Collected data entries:
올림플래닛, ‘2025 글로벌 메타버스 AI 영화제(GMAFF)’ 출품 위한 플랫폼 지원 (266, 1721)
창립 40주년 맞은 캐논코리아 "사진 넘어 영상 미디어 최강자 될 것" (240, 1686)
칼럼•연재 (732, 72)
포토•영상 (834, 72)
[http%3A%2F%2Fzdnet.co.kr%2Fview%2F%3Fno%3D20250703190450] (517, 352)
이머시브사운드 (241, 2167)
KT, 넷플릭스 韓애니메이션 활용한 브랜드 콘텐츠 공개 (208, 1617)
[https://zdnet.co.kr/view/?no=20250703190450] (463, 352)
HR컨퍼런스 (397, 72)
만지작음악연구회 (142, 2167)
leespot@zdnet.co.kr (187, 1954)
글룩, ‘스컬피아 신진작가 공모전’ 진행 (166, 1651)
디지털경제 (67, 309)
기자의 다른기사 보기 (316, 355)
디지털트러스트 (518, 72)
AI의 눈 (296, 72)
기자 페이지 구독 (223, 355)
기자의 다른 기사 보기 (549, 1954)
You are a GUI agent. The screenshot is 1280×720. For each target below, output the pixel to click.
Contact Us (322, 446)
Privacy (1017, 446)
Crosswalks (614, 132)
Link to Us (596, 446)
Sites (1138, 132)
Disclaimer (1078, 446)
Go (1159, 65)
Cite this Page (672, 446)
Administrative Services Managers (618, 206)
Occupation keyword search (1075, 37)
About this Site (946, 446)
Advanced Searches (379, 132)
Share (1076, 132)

---

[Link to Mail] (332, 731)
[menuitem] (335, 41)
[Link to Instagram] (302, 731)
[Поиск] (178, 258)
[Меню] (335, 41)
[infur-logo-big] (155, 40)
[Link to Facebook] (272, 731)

--

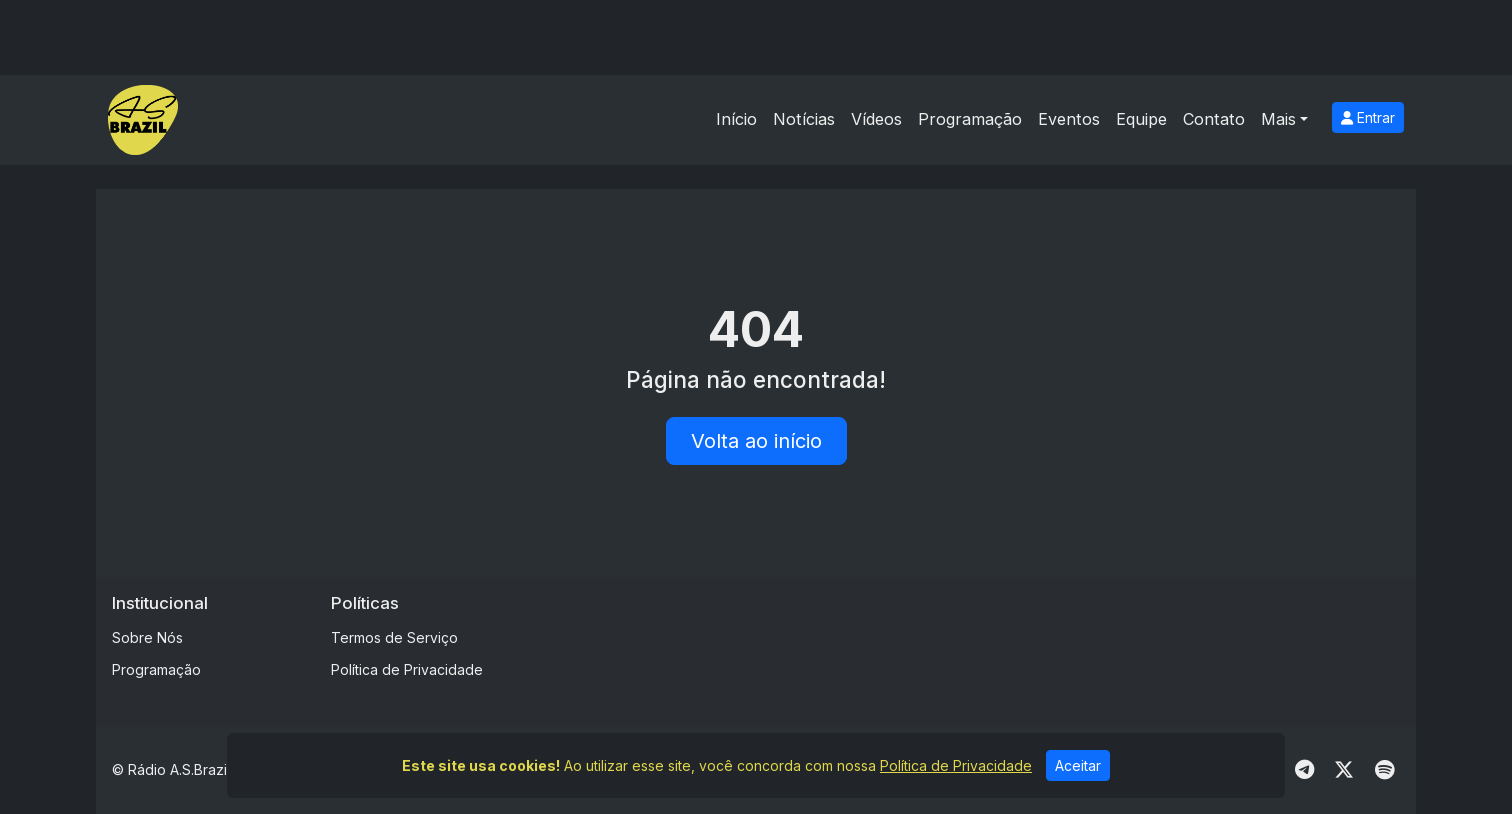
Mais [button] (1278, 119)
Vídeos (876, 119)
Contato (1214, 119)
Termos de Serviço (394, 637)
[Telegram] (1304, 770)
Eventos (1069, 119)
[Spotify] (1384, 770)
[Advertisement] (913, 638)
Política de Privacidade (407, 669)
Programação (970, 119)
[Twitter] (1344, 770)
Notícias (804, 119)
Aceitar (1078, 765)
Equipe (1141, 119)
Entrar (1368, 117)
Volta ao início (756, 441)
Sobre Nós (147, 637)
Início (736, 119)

* **Task description**:
Please give again the lines above between the line holding "Eventos (1069, 119)" and the line holding "Início (736, 119)", inclusive, exactly as they are and with nothing added.

* **Answer space**:
Eventos (1069, 119)
[Spotify] (1384, 770)
[Advertisement] (913, 638)
Política de Privacidade (407, 669)
Programação (970, 119)
[Twitter] (1344, 770)
Notícias (804, 119)
Aceitar (1078, 765)
Equipe (1141, 119)
Entrar (1368, 117)
Volta ao início (756, 441)
Sobre Nós (147, 637)
Início (736, 119)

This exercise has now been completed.